Berlioz, who was a non-believer, was nonetheless so moved by the text of the Catholic Requiem that he jumped at the chance to compose a setting for it. Berlioz being Berlioz, the Grande Messe des Morts is sui generis: there really is nothing else like it in the history of music.

I have listened to well over half the recordings ever made of the Requiem, and I have seen it performed twice: the performance conducted by Sir Colin Davis at St Paul’s in London, in July of 2001, stands as one of the two or three greatest experiences of my life.

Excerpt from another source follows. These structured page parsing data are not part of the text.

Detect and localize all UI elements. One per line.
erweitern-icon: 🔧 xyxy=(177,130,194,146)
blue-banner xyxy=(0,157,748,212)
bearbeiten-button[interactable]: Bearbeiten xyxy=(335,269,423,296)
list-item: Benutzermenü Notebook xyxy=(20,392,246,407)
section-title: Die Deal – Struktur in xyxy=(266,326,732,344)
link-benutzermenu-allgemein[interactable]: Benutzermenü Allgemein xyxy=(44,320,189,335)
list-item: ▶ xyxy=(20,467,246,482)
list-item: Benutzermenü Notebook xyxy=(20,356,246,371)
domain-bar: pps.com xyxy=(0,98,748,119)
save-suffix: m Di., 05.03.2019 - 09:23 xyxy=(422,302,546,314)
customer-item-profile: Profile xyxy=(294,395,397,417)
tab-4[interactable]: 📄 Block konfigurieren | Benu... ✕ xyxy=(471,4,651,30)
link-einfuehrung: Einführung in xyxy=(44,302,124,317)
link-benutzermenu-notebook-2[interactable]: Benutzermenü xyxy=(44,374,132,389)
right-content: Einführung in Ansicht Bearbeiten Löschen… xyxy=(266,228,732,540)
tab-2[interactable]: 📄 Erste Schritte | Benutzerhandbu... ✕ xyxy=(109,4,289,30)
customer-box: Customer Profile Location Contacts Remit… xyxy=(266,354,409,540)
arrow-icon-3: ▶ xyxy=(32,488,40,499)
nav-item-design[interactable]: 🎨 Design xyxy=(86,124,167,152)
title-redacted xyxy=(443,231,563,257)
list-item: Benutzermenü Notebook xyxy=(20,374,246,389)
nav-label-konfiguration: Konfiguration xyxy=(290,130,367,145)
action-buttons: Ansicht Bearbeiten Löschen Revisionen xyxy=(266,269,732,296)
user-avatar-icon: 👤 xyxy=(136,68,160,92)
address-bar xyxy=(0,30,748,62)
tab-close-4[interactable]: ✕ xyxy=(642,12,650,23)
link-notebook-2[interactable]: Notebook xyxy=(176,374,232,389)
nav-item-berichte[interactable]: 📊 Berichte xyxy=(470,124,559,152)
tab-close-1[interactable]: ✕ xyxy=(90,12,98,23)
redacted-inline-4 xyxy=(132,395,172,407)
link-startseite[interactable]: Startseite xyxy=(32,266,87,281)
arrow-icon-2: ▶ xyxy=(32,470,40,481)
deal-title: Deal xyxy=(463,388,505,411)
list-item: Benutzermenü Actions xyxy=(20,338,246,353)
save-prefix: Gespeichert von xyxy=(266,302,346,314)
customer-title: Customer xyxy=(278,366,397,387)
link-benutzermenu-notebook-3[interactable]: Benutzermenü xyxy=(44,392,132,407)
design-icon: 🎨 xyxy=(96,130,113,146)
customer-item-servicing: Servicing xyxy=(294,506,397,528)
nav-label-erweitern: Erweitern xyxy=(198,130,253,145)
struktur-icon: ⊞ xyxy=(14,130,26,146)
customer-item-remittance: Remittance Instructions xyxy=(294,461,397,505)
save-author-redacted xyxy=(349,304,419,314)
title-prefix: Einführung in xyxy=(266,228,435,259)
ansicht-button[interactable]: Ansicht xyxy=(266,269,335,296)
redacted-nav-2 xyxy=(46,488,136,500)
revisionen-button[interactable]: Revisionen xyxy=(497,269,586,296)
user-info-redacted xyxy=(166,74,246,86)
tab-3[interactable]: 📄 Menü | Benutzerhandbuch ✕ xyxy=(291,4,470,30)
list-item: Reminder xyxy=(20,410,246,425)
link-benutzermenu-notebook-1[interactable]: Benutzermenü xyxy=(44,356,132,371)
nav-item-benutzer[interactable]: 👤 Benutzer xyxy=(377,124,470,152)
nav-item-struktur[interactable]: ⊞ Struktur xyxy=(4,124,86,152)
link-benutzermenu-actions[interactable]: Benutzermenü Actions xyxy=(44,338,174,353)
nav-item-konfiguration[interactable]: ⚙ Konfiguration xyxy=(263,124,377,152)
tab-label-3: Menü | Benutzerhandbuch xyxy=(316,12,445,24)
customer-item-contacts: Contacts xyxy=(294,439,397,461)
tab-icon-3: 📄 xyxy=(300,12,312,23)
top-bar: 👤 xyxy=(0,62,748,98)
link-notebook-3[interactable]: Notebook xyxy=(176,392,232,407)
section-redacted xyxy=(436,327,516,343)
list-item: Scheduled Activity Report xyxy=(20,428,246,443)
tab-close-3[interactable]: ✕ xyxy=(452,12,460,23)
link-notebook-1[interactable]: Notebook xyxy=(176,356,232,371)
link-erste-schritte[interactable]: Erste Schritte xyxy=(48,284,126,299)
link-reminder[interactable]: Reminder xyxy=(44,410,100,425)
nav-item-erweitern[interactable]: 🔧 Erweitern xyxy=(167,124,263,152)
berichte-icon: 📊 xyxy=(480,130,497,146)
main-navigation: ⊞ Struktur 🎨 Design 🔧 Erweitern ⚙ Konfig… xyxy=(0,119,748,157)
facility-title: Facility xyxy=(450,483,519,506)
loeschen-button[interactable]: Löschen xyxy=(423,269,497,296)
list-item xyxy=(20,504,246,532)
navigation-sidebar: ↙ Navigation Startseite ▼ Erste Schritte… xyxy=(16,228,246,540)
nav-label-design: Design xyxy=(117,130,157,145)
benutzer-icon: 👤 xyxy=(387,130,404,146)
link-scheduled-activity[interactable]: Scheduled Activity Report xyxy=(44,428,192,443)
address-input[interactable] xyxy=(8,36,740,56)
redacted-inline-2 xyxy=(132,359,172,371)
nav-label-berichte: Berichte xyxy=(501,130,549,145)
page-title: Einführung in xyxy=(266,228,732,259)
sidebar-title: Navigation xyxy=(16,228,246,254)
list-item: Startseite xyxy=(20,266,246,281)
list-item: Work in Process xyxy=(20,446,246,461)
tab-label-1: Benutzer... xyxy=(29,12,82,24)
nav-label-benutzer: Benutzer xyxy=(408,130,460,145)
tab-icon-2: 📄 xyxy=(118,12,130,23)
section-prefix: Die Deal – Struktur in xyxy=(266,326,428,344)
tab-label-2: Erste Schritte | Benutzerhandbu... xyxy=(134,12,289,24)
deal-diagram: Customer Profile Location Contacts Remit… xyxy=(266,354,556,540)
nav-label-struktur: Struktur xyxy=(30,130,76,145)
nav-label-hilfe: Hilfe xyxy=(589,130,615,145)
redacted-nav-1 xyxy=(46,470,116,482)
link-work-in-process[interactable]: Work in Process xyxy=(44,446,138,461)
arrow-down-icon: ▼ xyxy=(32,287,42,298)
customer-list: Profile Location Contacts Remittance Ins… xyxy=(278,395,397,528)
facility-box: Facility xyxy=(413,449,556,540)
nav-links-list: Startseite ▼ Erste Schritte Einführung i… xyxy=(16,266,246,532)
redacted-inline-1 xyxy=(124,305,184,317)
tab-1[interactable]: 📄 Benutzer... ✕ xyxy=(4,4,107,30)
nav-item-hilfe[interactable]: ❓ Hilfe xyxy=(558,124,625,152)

Recordings of the Requiem used to be quite rare. Understandably so; since a performance requires huge forces, including a choir numbering in the hundreds, and four extra brass choirs positioned separately from the rest of the orchestra. When Colin Davis recorded his benchmark performance, in 1969, there were few other disks in the catalog—Munch, Abravenel, Bernstein, Ormandy. All of them (except the Ormandy) clocked in at well over 80 minutes (Davis’s is close to 90 minutes). Now, I notice that conductors are speeding up the Requiem. Ozawa’s Boston reading and Spano’s Atlanta performance both fit easily onto one CD (and I hope that tempos weren’t chosen with the intention of squeezing onto a single disk). More recent excellent performances by McCreesh and Nelson offer more reasonable tempos that breathe as the music demands. For my money, the Offertorium gives one more musical magic per unit time than any other music I’ve ever heard, and the range of interpretations is very broad with regards to tempo: Ozawa is well under eight minutes, while Davis’s last recording runs well over 11 minutes. McCreesh and Nelson in their recent recordings strike a good balance around 10 minutes.